>>>>

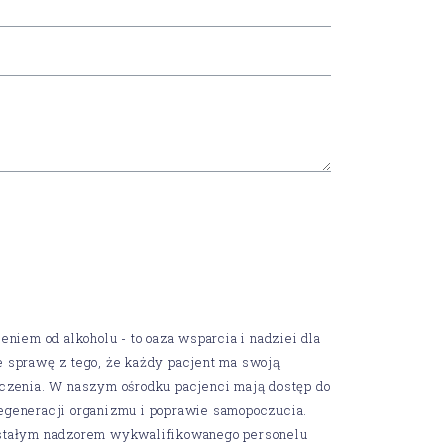
iem od alkoholu - to oaza wsparcia i nadziei dla
ie sprawę z tego, że każdy pacjent ma swoją
leczenia. W naszym ośrodku pacjenci mają dostęp do
generacji organizmu i poprawie samopoczucia.
 stałym nadzorem wykwalifikowanego personelu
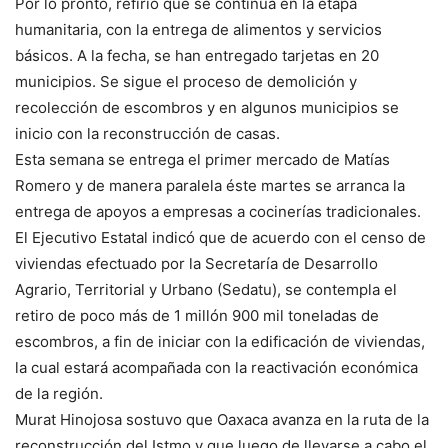
Por lo pronto, refirió que se continúa en la etapa
humanitaria, con la entrega de alimentos y servicios
básicos. A la fecha, se han entregado tarjetas en 20
municipios. Se sigue el proceso de demolición y
recolección de escombros y en algunos municipios se
inicio con la reconstrucción de casas.
Esta semana se entrega el primer mercado de Matías
Romero y de manera paralela éste martes se arranca la
entrega de apoyos a empresas a cocinerías tradicionales.
El Ejecutivo Estatal indicó que de acuerdo con el censo de
viviendas efectuado por la Secretaría de Desarrollo
Agrario, Territorial y Urbano (Sedatu), se contempla el
retiro de poco más de 1 millón 900 mil toneladas de
escombros, a fin de iniciar con la edificación de viviendas,
la cual estará acompañada con la reactivación económica
de la región.
Murat Hinojosa sostuvo que Oaxaca avanza en la ruta de la
reconstrucción del Istmo y que luego de llevarse a cabo el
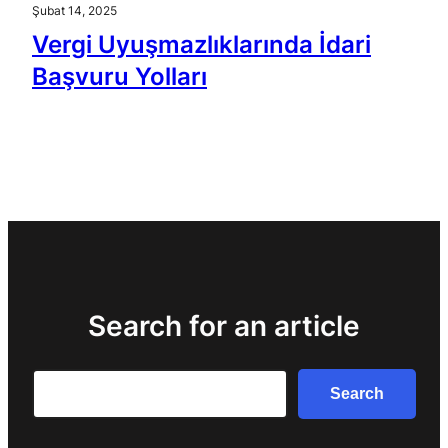
Şubat 14, 2025
Vergi Uyuşmazlıklarında İdari
Başvuru Yolları
Search for an article
Search
Search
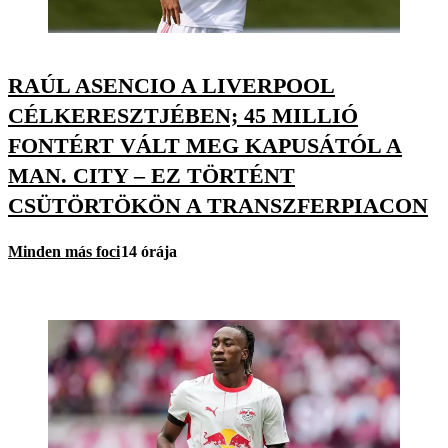
RAÚL ASENCIO A LIVERPOOL
CÉLKERESZTJÉBEN; 45 MILLIÓ
FONTÉRT VÁLT MEG KAPUSÁTÓL A
MAN. CITY – EZ TÖRTÉNT
CSÜTÖRTÖKÖN A TRANSZFERPIACON
Minden más foci
14 órája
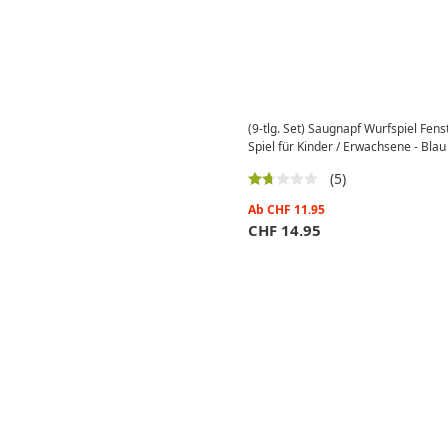
(9-tlg. Set) Saugnapf Wurfspiel Fens
Spiel für Kinder / Erwachsene - Blau
(5)
Ab
CHF
11.95
CHF
14.95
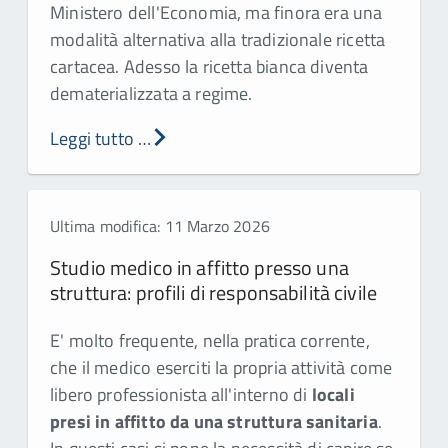
Ministero dell'Economia, ma finora era una
modalità alternativa alla tradizionale ricetta
cartacea. Adesso la ricetta bianca diventa
dematerializzata a regime.
Leggi tutto …
Ultima modifica: 11 Marzo 2026
Studio medico in affitto presso una
struttura: profili di responsabilità civile
E' molto frequente, nella pratica corrente,
che il medico eserciti la propria attività come
libero professionista all'interno di
locali
presi in affitto da una struttura sanitaria
.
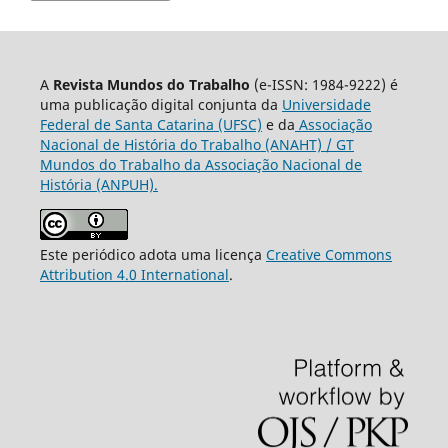
A
Revista Mundos do Trabalho
(e-ISSN: 1984-9222) é
uma publicação digital conjunta da
Universidade
Federal de Santa Catarina (UFSC)
e da
Associação
Nacional de História do Trabalho (ANAHT) / GT
Mundos do Trabalho da Associação Nacional de
História (ANPUH).
Este periódico adota uma licença
Creative Commons
Attribution 4.0 International
.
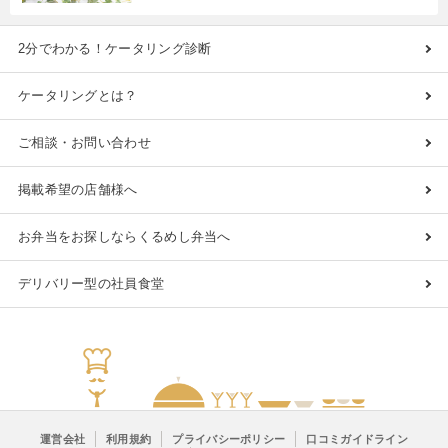
2分でわかる！ケータリング診断
ケータリングとは？
ご相談・お問い合わせ
掲載希望の店舗様へ
お弁当をお探しならくるめし弁当へ
デリバリー型の社員食堂
運営会社
利用規約
プライバシーポリシー
口コミガイドライン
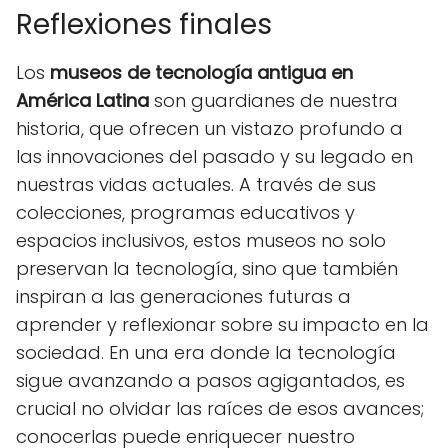
Reflexiones finales
Los
museos de tecnología antigua en
América Latina
son guardianes de nuestra
historia, que ofrecen un vistazo profundo a
las innovaciones del pasado y su legado en
nuestras vidas actuales. A través de sus
colecciones, programas educativos y
espacios inclusivos, estos museos no solo
preservan la tecnología, sino que también
inspiran a las generaciones futuras a
aprender y reflexionar sobre su impacto en la
sociedad. En una era donde la tecnología
sigue avanzando a pasos agigantados, es
crucial no olvidar las raíces de esos avances;
conocerlas puede enriquecer nuestro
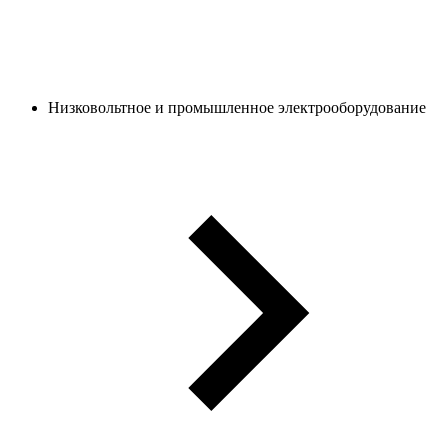
Низковольтное и промышленное электрооборудование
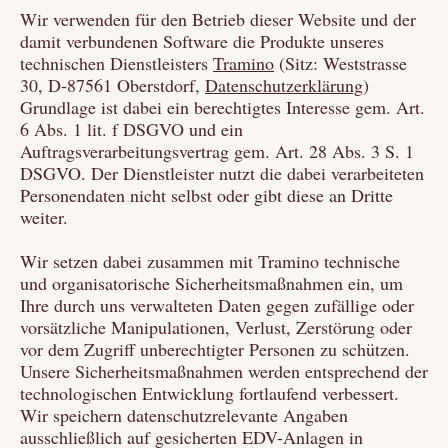
Wir verwenden für den Betrieb dieser Website und der
damit verbundenen Software die Produkte unseres
technischen Dienstleisters
Tramino
(Sitz: Weststrasse
30, D-87561 Oberstdorf,
Datenschutzerklärung
)
Grundlage ist dabei ein berechtigtes Interesse gem. Art.
6 Abs. 1 lit. f DSGVO und ein
Auftragsverarbeitungsvertrag gem. Art. 28 Abs. 3 S. 1
DSGVO. Der Dienstleister nutzt die dabei verarbeiteten
Personendaten nicht selbst oder gibt diese an Dritte
weiter.
Wir setzen dabei zusammen mit Tramino technische
und organisatorische Sicherheitsmaßnahmen ein, um
Ihre durch uns verwalteten Daten gegen zufällige oder
vorsätzliche Manipulationen, Verlust, Zerstörung oder
vor dem Zugriff unberechtigter Personen zu schützen.
Unsere Sicherheitsmaßnahmen werden entsprechend der
technologischen Entwicklung fortlaufend verbessert.
Wir speichern datenschutzrelevante Angaben
ausschließlich auf gesicherten EDV-Anlagen in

<<<<

Directions for this task: In the material above, locate the line containing "Wir verwenden für" and the line containing "vor dem Zugriff". Transcribe exactly those two lines and every line between them, and nothing more.

Exercise answer:
Wir verwenden für den Betrieb dieser Website und der
damit verbundenen Software die Produkte unseres
technischen Dienstleisters
Tramino
(Sitz: Weststrasse
30, D-87561 Oberstdorf,
Datenschutzerklärung
)
Grundlage ist dabei ein berechtigtes Interesse gem. Art.
6 Abs. 1 lit. f DSGVO und ein
Auftragsverarbeitungsvertrag gem. Art. 28 Abs. 3 S. 1
DSGVO. Der Dienstleister nutzt die dabei verarbeiteten
Personendaten nicht selbst oder gibt diese an Dritte
weiter.
Wir setzen dabei zusammen mit Tramino technische
und organisatorische Sicherheitsmaßnahmen ein, um
Ihre durch uns verwalteten Daten gegen zufällige oder
vorsätzliche Manipulationen, Verlust, Zerstörung oder
vor dem Zugriff unberechtigter Personen zu schützen.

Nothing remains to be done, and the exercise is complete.